[TO DO] Range to output from the entries below: the line containing "riescono a fare la differenza in A e in B." through the line containing "meritava di più". Set it down exactly, ends included, nothing else.

[SUPPLIED RECORDS]

____________________

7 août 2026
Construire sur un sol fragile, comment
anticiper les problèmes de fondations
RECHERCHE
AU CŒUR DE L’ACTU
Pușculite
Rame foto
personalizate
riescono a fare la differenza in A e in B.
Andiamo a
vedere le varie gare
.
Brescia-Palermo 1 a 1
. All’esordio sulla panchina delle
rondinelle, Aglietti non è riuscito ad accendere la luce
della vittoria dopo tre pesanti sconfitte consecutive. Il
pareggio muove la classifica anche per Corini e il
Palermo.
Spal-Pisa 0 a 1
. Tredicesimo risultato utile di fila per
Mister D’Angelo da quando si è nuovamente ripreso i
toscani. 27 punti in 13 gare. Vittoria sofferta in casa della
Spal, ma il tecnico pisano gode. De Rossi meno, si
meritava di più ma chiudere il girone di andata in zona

____________________

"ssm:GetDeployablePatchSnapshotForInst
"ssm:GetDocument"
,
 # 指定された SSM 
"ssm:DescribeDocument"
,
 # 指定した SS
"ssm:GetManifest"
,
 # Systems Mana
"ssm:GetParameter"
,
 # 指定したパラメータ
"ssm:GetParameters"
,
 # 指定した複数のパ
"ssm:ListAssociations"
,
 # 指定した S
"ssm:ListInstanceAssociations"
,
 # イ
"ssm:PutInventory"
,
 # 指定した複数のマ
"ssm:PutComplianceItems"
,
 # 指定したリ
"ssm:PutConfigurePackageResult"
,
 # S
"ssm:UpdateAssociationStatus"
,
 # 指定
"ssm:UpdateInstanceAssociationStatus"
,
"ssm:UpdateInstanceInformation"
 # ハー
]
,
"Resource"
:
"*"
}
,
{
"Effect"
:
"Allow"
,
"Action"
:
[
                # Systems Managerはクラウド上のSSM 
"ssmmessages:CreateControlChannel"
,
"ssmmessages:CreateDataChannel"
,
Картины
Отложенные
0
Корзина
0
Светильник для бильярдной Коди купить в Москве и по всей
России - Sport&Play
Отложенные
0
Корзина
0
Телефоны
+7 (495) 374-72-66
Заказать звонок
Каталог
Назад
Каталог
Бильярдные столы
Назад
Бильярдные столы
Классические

____________________

[THE COMPLETED TASK]
riescono a fare la differenza in A e in B.
Andiamo a
vedere le varie gare
.
Brescia-Palermo 1 a 1
. All’esordio sulla panchina delle
rondinelle, Aglietti non è riuscito ad accendere la luce
della vittoria dopo tre pesanti sconfitte consecutive. Il
pareggio muove la classifica anche per Corini e il
Palermo.
Spal-Pisa 0 a 1
. Tredicesimo risultato utile di fila per
Mister D’Angelo da quando si è nuovamente ripreso i
toscani. 27 punti in 13 gare. Vittoria sofferta in casa della
Spal, ma il tecnico pisano gode. De Rossi meno, si
meritava di più ma chiudere il girone di andata in zona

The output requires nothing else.